“Joshua is not that person,” Reddin’s mother said, after seeing the video for the first time.
“That’s really not him,” McKnight’s dad said. “That’s not his character.”
“If someone had told me that, and I had not seen that, I wouldn’t believe it,” said Khemradj’s grandfather, who is raising the boy.

CLEARWATER — There was a Jeykll and Hyde quality to Thursday’s court proceedings, where three 15-year-old boys pleaded guilty to beating a 13-year-old student on a school bus last month.
joshua reddin - julian McKnight - Lloyd Khemradj all 15
The boys appeared remorseful and respectful, their heads sometimes bowed.
It was all “Yes, sir” and “No, sir,” sometimes in unison, as Circuit Judge Raymond Gross painstakingly asked them a series of questions after their attorneys announced the trio would be pleading guilty in the July 10 beating.
But then Assistant State Attorney William Schopper asked that the video of the attack — the one that’s gone viral and turned the Gulfport school bus assault attack into a national story — be shown before Gross decided on a punishment.


In it, one of the boys, Joshua Reddin, is seen sitting behind the victim, snarling expletives. Soon, another boy, Julian McKnight, moves from his assigned seat, toward the back of the bus, to the front, near the victim. The pair pocket their cell phones and straighten out their clothing before they and the third boy, Lloyd Khemradj, pounce on the victim.
In a horrifying 33-second segment, they are seen pummelling the boy. When the boy tries hiding under the bus seat, they kick and stomp him. The victim left $5 on the seat — a plea for them to stop — and Reddin snatched it and put it in his sock before he and the other two left through the emergency exit, leaving their victim with a broken bone in his left forearm arm and some bruises.
The bus driver called for help to break up the attack and told the attackers to leave the boy alone. He has since retired because of the assault, Schopper said.
The July 10 assault followed an incident at Lealman Intermediate School, where the teens were in summer school. McKnight tried to sell the victim marijuana, and Reddin was there, too. He refused and told school administrators, according to police. He begged school officials not to identify him, knowing there might be repercussions to his “snitching,” Schopper said.
McKnight and Reddin were summoned to the office, questioned and searched. The bus had actually started leaving the school, without McKnight and Reddin aboard, but it was stopped so they could get on and go home.
Gross, as well as some of the defendants’ families, saw the video for the first time in court Thursday.
“No one can view this video without having revulsion and outrage,” the judge said. “It looks like a volcano getting ready to explode, and ultimately it does explode.”
On Thursday, each of the three teens pleaded guilty to a count of aggravated battery. In addition, Reddin pleaded guilty to a count of robbery.

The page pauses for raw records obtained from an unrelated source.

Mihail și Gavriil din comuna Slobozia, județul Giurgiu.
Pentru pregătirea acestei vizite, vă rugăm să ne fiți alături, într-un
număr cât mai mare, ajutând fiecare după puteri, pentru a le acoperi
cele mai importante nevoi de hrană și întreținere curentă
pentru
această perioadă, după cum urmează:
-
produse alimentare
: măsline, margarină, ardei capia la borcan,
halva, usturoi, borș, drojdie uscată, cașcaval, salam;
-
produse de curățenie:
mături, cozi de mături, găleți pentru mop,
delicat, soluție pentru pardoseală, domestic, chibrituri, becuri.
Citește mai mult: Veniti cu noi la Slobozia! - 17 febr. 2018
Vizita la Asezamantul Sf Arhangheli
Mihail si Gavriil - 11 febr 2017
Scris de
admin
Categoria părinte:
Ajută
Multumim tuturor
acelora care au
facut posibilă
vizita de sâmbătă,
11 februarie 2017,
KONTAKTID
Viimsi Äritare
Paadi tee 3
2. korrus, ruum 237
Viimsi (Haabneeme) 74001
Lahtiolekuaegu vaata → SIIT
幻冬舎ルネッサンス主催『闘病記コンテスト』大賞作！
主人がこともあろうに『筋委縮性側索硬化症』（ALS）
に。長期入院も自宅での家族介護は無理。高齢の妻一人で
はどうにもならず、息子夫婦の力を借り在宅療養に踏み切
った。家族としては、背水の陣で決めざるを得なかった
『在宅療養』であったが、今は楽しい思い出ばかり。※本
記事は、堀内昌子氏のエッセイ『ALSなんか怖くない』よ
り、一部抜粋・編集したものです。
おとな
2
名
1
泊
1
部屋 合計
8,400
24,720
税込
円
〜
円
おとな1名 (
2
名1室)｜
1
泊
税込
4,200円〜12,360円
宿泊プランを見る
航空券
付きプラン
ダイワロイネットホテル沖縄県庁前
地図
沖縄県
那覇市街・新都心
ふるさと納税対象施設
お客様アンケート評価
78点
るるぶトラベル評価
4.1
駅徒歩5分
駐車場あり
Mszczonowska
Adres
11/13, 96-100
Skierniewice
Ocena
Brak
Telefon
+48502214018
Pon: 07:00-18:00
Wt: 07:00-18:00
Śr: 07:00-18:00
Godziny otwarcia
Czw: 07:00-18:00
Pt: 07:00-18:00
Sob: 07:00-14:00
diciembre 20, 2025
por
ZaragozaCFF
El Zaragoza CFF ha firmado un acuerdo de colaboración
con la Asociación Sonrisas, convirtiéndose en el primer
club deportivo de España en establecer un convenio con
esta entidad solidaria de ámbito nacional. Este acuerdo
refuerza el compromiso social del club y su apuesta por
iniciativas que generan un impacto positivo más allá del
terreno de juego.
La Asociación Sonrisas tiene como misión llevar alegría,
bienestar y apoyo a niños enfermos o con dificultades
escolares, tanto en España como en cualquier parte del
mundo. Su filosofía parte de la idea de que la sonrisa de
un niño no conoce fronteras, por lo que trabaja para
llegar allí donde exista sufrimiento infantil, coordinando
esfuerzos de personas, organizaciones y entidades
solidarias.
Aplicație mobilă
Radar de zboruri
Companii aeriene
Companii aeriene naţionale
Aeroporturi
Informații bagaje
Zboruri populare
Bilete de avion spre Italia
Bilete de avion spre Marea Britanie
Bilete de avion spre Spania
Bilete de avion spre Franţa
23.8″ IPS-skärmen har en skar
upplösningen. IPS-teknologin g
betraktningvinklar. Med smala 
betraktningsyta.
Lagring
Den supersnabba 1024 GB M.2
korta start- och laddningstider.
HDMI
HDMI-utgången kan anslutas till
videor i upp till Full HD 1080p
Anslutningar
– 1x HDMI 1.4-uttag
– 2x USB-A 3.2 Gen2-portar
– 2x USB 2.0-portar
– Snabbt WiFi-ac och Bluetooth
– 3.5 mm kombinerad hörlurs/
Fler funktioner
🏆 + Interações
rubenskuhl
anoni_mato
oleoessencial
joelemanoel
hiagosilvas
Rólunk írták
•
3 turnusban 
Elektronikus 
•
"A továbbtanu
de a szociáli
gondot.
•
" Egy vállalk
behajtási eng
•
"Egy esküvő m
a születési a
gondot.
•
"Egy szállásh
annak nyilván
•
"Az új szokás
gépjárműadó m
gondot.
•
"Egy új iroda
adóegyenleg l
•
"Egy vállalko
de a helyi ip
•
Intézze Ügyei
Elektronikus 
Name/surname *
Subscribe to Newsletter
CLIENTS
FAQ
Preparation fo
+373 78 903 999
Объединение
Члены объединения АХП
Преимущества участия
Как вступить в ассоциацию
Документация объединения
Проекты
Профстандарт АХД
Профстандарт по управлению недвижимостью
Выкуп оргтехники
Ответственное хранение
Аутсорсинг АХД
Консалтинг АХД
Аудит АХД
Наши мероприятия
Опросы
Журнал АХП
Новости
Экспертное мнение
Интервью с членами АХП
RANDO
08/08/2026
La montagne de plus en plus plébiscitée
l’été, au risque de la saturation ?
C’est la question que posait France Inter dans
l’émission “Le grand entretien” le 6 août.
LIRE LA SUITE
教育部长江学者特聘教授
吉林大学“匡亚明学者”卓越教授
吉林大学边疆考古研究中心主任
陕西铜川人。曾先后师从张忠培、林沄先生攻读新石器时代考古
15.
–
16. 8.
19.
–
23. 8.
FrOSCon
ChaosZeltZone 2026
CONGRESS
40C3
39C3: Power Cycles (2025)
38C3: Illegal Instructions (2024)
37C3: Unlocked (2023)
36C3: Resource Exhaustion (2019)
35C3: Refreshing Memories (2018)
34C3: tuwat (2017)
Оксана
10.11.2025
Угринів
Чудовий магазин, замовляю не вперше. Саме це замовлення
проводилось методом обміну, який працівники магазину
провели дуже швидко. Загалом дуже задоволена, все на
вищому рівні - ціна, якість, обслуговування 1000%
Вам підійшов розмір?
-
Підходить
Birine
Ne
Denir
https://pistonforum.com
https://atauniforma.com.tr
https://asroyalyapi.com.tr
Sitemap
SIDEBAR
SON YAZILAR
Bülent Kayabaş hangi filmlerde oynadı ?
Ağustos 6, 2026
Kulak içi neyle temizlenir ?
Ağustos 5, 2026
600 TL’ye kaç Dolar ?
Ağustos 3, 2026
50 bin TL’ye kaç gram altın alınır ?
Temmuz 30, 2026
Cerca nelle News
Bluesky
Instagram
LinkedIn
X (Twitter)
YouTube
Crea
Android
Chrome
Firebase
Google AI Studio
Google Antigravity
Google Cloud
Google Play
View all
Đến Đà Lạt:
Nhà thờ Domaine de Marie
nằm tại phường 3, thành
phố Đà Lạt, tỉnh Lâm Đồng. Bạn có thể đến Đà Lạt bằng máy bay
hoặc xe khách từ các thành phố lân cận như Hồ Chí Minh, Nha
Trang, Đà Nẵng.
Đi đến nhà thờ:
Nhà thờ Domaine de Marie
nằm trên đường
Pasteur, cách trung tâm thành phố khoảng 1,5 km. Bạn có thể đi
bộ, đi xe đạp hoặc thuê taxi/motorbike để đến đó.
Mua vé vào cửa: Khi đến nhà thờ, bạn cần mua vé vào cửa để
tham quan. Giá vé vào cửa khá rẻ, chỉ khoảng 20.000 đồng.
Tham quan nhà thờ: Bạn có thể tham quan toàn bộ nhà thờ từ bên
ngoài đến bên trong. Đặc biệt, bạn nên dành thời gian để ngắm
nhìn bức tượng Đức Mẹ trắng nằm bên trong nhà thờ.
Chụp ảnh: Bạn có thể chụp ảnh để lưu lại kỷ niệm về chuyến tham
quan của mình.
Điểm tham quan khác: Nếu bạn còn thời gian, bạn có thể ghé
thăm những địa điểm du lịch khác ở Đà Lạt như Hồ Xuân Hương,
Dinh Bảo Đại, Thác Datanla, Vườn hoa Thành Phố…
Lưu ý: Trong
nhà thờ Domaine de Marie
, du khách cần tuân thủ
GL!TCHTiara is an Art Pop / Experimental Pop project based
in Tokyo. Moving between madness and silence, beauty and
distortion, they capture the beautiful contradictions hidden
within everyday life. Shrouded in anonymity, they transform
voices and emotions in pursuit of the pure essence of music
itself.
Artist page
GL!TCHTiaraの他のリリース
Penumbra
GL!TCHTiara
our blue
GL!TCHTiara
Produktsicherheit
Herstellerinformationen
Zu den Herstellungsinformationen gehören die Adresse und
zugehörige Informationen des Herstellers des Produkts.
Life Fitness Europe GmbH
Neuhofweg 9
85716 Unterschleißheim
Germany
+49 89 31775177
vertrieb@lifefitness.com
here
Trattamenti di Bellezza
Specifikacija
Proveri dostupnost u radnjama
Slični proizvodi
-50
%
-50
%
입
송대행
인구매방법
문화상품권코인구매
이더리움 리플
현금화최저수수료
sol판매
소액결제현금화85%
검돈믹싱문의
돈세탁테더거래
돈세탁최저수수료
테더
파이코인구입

Initially, the state Department of Juvenile Justice recommended nine months of probation for the three. But after again reviewing the case, including the video, the agency decided to recommend an indefinite period of supervision, Adrienne Conwell, DJJ’s chief probation officer for the Tampa Bay area, told Gross.
Gross accepted the recommendation.
He also agreed to sentence Reddin to 70 hours of community service — 60 for the beating, and 10 additional hours for an unrelated disorderly conduct case. The other two have to serve 40 hours of community service.
All three also have to wear electronic monitoring devices, abide by a 7 p.m. to 5:30 a.m. curfew, submit to random drug screens, participate in anger-management sessions and stay away from each other and the victim.
Schopper, the prosecutor, also went along with the probation recommendation, but he asked that if the defendants ever wind up at the same school as the victim they be required to get themselves reassigned. Gross complied.
Gross repeatedly told the boys they were fortunate to be in the juvenile justice system instead of adult court, where they would have been facing 15 years in prison. Remarking on McKnight’s small build, Gross told him what he and his friends did to the 13-year-old “would be very little” compared with what McKnight would experience in prison.
“Do you think you could even survive in prison?” Gross asked him.